Painting, both a verb and a noun, will always contain embedded within it elements of both. A painting is made as much of looking, touching, and pausing as it is made of pigment and cloth. My own recent work is concerned with the visual and temporal space of the painted word. Like Caravaggio, Paul Gauguin, and Eric Fischl (bedroom paintings), I am interested in the effect the gaze has on time, space, and perception. My current obsessions are the group of words that have the ability to levitate both in the mind and off the tongue, the phrase that is between declaration and question, the physicality of a letter, and the punctuation mark that hovers in space apart from its subject.

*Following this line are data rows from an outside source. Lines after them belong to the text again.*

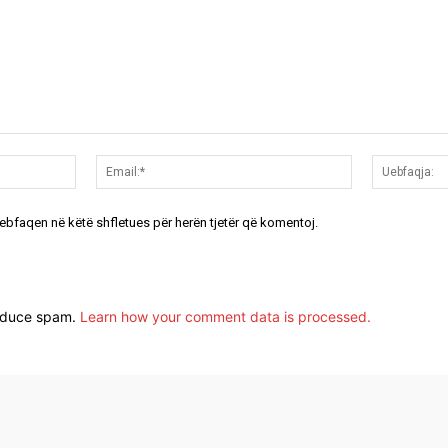
Emri:*
Email:*
uebfaqen në këtë shfletues për herën tjetër që komentoj.
reduce spam.
Learn how your comment data is processed.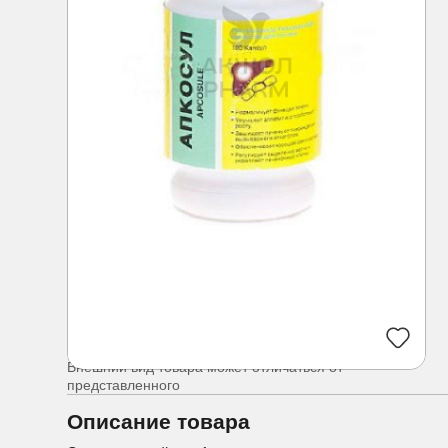
Внешний вид товара может отличаться от
представленного
Описание товара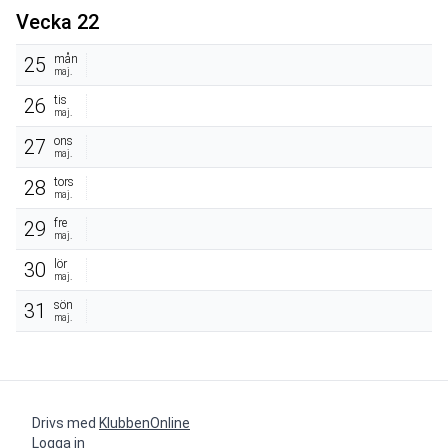
Vecka 22
mån
25
maj.
tis
26
maj.
ons
27
maj.
tors
28
maj.
fre
29
maj.
lör
30
maj.
sön
31
maj.
Drivs med
KlubbenOnline
Logga in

In Look Out Your Window and I'll Be Gone, a syrupy platinum advertisement slogan, “your love has just gone platinum,” meets skywriting, and the grand motion of skywriting is translated to the intimate touch of the painted canvas. In painting the phrase, the formation of the letters became one of emergence from the surface of the painting, creating an image that suggests a moment of transition, a dissolving and solidifying at once. Just Gone, another painting in the Platinum series presents a severed version of the original slogan. The floating period near the bottom left of the painting suggesting the possibility that the rest of the phrase has floated or melted away.
Just a Glance, Nothing More and Pleasure With You are paintings based on the notion of building a moment out of a gaze. In Just a Glance, Nothing More, the words of Alice Harford (Nicole Kidman’s character in Stanley Kubrick’s Eyes Wide Shut) “but I could hardly move,” appear in gold dust against a ground of graphite. The material weight implied by the gold and the reference to visibility by the graphite (form of carbon) underscores the implicit tension of the words as they are uttered, while complimenting the ephemeral quality of the glance the phrase refers to. Pleasure With You appropriates a slogan from an ad for a Showtime series as seen in a men’s magazine. The text appears as broken beams of yellowish light emerging from a blue ground. At several places in the painting, the yellow of the letterforms pierces the blue in a splinter-like fashion that is reminiscent of light forcing its way through window blinds or through the slits of the eyes.
About the Artist
Talia Shabtay is a current MFA candidate at The Ohio State University in Columbus, OH. Shabtay is the recipient of numerous awards and grants, including OSU’s Alumni Grant for Graduate Research and Scholarship and the OSU Graduate Fellowship. In 2008 she presented a research paper at The Ohio State University Graduate Conference in Comparative Studies, attended The School of Visual Arts summer residency in NYC, and presented a solo exhibition at Hopkins Hall Gallery in Columbus, OH. Shabtay received a BFA from Tyler School of Art, Temple University in 2007. Born in Brooklyn, Shabtay lives and works in Columbus, OH.